Antoine Bethea returns to start opposite Reid, after missing 9 games with injury in 2015. Bethea played poorly on 443 snaps, but was actually a little bit better than backup Jaquiski Tartt, who finished 80th out of 89 eligible safeties on Pro Football Focus on 721 snaps. Bethea was a solid player in his prime, but is going into his age 32 season and has graded out below average in 3 of the last 4 seasons. Owed a non-guaranteed 5.75 million in his age 33 season in 2017, this could easily be his final year in San Francisco. Tartt, as poorly as he played last season, is still the future starter at the position, after being drafted in the 2nd round in 2015. It’s a secondary with some young talent, but still noticeable flaws.
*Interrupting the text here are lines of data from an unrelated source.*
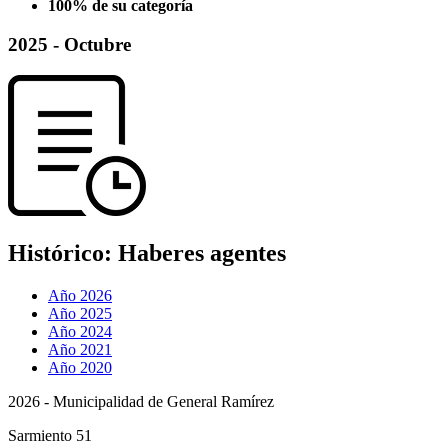
100% de su categoría
2025 - Octubre
Histórico:
Haberes agentes
Año 2026
Año 2025
Año 2024
Año 2021
Año 2020
2026 - Municipalidad de General Ramírez
Sarmiento 51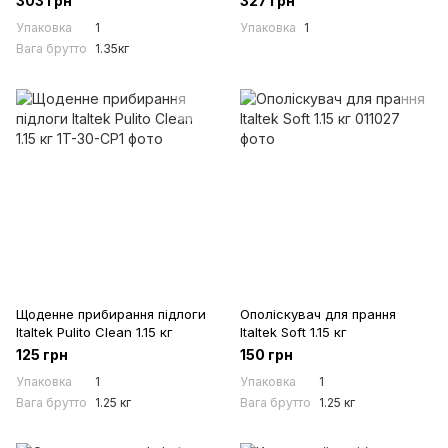
303 грн
327 грн
Упаковка
1
Упаковка
1
Вага брутто
1.35кг
Щоденне прибирання підлоги
Ополіскувач для прання
Italtek Pulito Clean 1.15 кг
Italtek Soft 1.15 кг
125 грн
150 грн
Упаковка
1
Упаковка
1
Вага брутто
1.25 кг
Вага брутто
1.25 кг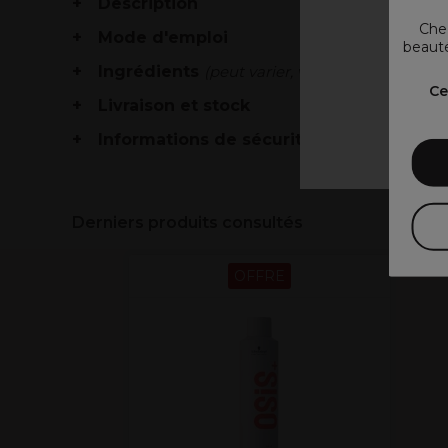
Description
Chez
Mode d'emploi
beauté
Ingrédients
(peut varier, voir emballage)
V
Ce
Livraison et stock
Informations de sécurité
Derniers produits consultés
OFFRE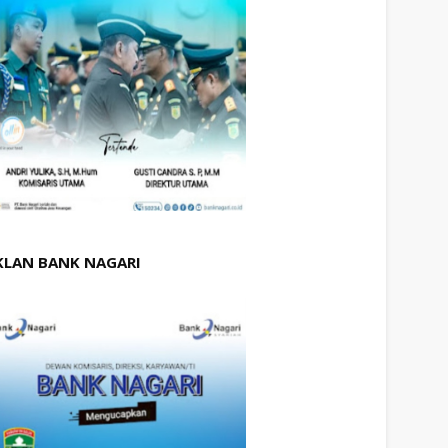
KLAN BANK NAGARI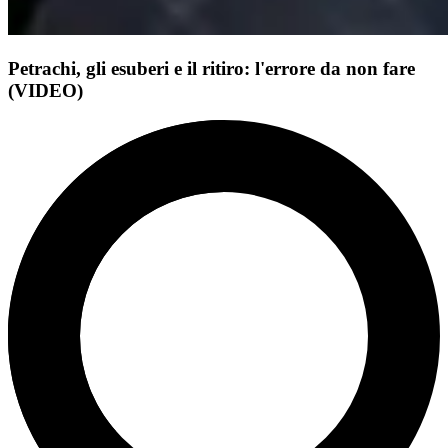
Petrachi, gli esuberi e il ritiro: l'errore da non fare
(VIDEO)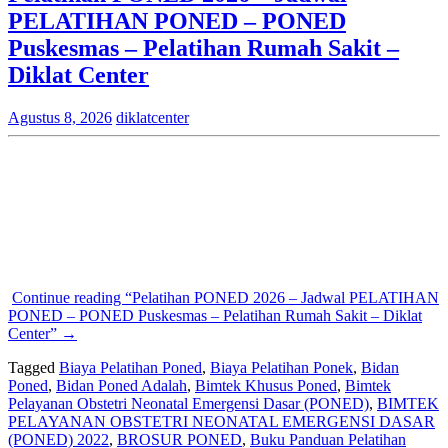
PELATIHAN PONED – PONED
Puskesmas – Pelatihan Rumah Sakit –
Diklat Center
Agustus 8, 2026
diklatcenter
Continue reading
“Pelatihan PONED 2026 – Jadwal PELATIHAN
PONED – PONED Puskesmas – Pelatihan Rumah Sakit – Diklat
Center”
→
Tagged
Biaya Pelatihan Poned
,
Biaya Pelatihan Ponek
,
Bidan
Poned
,
Bidan Poned Adalah
,
Bimtek Khusus Poned
,
Bimtek
Pelayanan Obstetri Neonatal Emergensi Dasar (PONED)
,
BIMTEK
PELAYANAN OBSTETRI NEONATAL EMERGENSI DASAR
(PONED) 2022
,
BROSUR PONED
,
Buku Panduan Pelatihan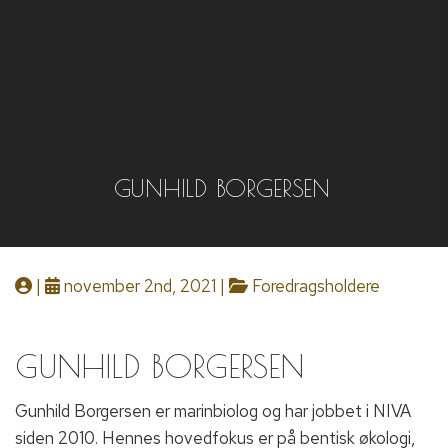
GUNHILD BORGERSEN
|
november 2nd, 2021 |
Foredragsholdere
GUNHILD BORGERSEN
Gunhild Borgersen er marinbiolog og har jobbet i NIVA
siden 2010. Hennes hovedfokus er på bentisk økologi,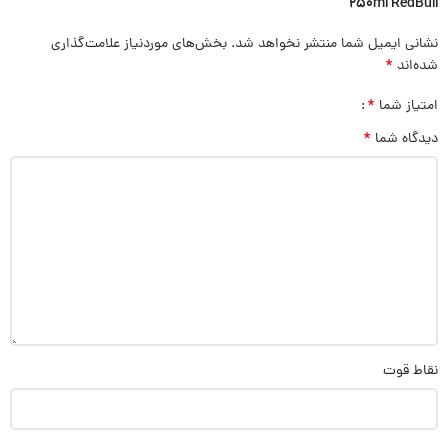
250ml RedBull”
نشانی ایمیل شما منتشر نخواهد شد.
بخش‌های موردنیاز علامت‌گذاری
*
شده‌اند
*
امتیاز شما
*
دیدگاه شما
نقاط قوت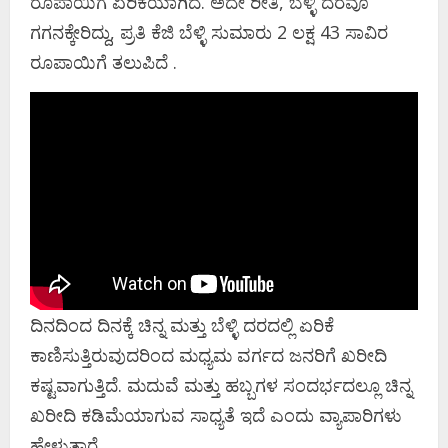
ರೂಪಾಯಿಗೆ ಏರಿಕೆಯಾಗಿದೆ. ಅದೇ ರೀತಿ, ಬೆಳ್ಳಿ ದರವೂ
ಗಗನಕ್ಕೇರಿದ್ದು, ಪ್ರತಿ ಕೆಜಿ ಬೆಳ್ಳಿ ಸುಮಾರು 2 ಲಕ್ಷ 43 ಸಾವಿರ
ರೂಪಾಯಿಗೆ ತಲುಪಿದೆ .
ದಿನದಿಂದ ದಿನಕ್ಕೆ ಚಿನ್ನ ಮತ್ತು ಬೆಳ್ಳಿ ದರದಲ್ಲಿ ಏರಿಕೆ
ಕಾಣಿಸುತ್ತಿರುವುದರಿಂದ ಮಧ್ಯಮ ವರ್ಗದ ಜನರಿಗೆ ಖರೀದಿ
ಕಷ್ಟವಾಗುತ್ತಿದೆ. ಮದುವೆ ಮತ್ತು ಹಬ್ಬಗಳ ಸಂದರ್ಭದಲ್ಲೂ ಚಿನ್ನ
ಖರೀದಿ ಕಡಿಮೆಯಾಗುವ ಸಾಧ್ಯತೆ ಇದೆ ಎಂದು ವ್ಯಾಪಾರಿಗಳು
ಹೇಳುತ್ತಾರೆ.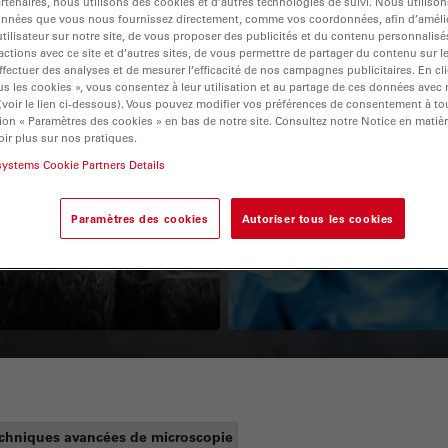
tenaires, nous utilisons des cookies et d’autres technologies de suivi. Nous utiliso
onnées que vous nous fournissez directement, comme vos coordonnées, afin d’amélio
tilisateur sur notre site, de vous proposer des publicités et du contenu personnalisé
actions avec ce site et d’autres sites, de vous permettre de partager du contenu sur l
ffectuer des analyses et de mesurer l’efficacité de nos campagnes publicitaires. En cl
s les cookies », vous consentez à leur utilisation et au partage de ces données avec
 (voir le lien ci-dessous). Vous pouvez modifier vos préférences de consentement à 
ion « Paramètres des cookies » en bas de notre site. Consultez notre Notice en matiè
ir plus sur nos pratiques.
systems Cookie Partners Details
Guide to OCT
How to Drape a
Surgical Microscop
Paramètres des cookies
Autoriser tous les cookies
chniques avancées de microscopie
This is once again one of the least talented teams in the league. They finished dead last in rate of moving the chains differential in 2015 and, in a league with few truly bad teams, are the favorite to finish dead last in that metric again in 2016. They managed to win 5 wins in 2015, but might not be so lucky in 2016. Just 1 of their 5 wins came by more than 6 points, with 2 coming in overtime, while just 2 of their 11 losses came by 6 points or fewer and their average margin of defeat was 16.45 points per game. With 46 million in used cap space and no real impact additions this off-season, 2-4 wins and high draft pick seems like the most likely outcome of this season.